Spotify suggested that it could promote personalized content – presumably audio advertising content, but also perhaps music and podcast content – to users based on the personality traits it detected in them.
Now, according to details published in a new US Spotify patent, the company wants to use technology to get even deeper into its users’ heads, by using speech recognition to determine their “emotional state, gender, age, or accent” – attributes that can then be used to recommend content.
The new patent, entitled “Identification of taste attributes from an audio signal”, which you can read in full here, was filed in February 2018 and granted on January 12 this year.
According to the filing, SPOT’s new patent covers a “method for processing a provided audio signal that includes speech content and background noise” and then “identifying playable content, based on the processed audio signal content.”

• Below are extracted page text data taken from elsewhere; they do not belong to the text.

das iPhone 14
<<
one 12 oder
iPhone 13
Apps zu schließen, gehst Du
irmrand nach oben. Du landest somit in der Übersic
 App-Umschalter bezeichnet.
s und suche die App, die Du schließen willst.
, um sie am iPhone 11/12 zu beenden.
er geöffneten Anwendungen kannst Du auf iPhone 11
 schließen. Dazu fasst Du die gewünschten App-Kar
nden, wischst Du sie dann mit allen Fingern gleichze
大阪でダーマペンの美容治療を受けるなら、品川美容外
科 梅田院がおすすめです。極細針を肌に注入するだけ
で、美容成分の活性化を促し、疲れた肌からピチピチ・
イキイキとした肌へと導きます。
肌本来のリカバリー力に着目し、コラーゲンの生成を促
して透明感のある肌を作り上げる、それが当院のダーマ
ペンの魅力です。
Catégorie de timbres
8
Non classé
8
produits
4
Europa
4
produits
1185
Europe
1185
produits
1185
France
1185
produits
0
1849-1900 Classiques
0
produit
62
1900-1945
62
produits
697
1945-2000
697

Spotify explains that “it is common for a media streaming application to include features that provide personalized media recommendations to a user”.

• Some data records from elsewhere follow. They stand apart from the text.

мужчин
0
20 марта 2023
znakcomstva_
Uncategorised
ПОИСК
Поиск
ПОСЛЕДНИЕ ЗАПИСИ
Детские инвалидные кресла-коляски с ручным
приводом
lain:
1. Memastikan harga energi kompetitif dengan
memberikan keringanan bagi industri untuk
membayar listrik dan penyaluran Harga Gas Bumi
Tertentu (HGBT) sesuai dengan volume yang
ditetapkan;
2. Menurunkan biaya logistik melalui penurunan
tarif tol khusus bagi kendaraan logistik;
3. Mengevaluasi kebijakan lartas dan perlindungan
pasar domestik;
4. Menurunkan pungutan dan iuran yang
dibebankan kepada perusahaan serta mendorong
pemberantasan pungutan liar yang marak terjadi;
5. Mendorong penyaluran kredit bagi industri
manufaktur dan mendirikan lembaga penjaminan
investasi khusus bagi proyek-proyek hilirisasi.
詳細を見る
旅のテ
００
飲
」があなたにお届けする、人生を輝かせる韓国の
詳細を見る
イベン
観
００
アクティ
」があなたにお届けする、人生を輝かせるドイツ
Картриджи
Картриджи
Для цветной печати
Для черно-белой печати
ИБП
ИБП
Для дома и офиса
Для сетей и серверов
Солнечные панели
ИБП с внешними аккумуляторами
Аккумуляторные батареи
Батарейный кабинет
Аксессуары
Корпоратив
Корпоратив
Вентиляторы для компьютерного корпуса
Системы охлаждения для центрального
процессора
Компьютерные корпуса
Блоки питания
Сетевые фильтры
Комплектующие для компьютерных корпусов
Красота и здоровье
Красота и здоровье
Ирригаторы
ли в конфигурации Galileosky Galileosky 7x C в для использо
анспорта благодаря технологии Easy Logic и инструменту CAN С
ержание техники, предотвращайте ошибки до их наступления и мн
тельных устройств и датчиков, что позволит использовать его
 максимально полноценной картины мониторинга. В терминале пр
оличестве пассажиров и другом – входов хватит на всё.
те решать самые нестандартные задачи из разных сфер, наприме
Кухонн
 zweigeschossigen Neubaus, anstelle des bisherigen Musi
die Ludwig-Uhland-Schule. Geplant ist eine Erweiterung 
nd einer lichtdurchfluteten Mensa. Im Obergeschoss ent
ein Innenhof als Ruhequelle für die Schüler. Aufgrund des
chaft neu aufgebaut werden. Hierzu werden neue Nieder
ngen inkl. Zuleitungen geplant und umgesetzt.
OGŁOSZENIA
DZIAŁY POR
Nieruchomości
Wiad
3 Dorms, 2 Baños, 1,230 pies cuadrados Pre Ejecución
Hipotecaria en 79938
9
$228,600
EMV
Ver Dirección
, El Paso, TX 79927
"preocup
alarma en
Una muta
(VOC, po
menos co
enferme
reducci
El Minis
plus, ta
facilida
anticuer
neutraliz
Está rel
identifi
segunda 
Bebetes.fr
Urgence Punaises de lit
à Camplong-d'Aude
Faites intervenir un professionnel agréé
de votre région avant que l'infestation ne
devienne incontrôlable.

An existing approach to identifying what type content a user should be recommended, notes the filing, is to ask them to provide “basic information such as gender or age”.
“A more basic approach might simply categorize [a user’s] emotion into happy, angry, afraid, sad or neutral… Prosaic information (e.g. intonation, stress, rhythm and the like of units of speech) can be combined and integrated with acoustic information within a hidden Markov model architecture, which allows one to make observations at a rate appropriate for the phenomena to be modeled.”
Continues the filing: “The user is then further asked to provide additional information to narrow down the number even further. In one example, the user is pushed to a decision tree including, e.g., artists or shows that the user likes, and fills in or selects options to further fine-tune the system’s identification of their tastes”.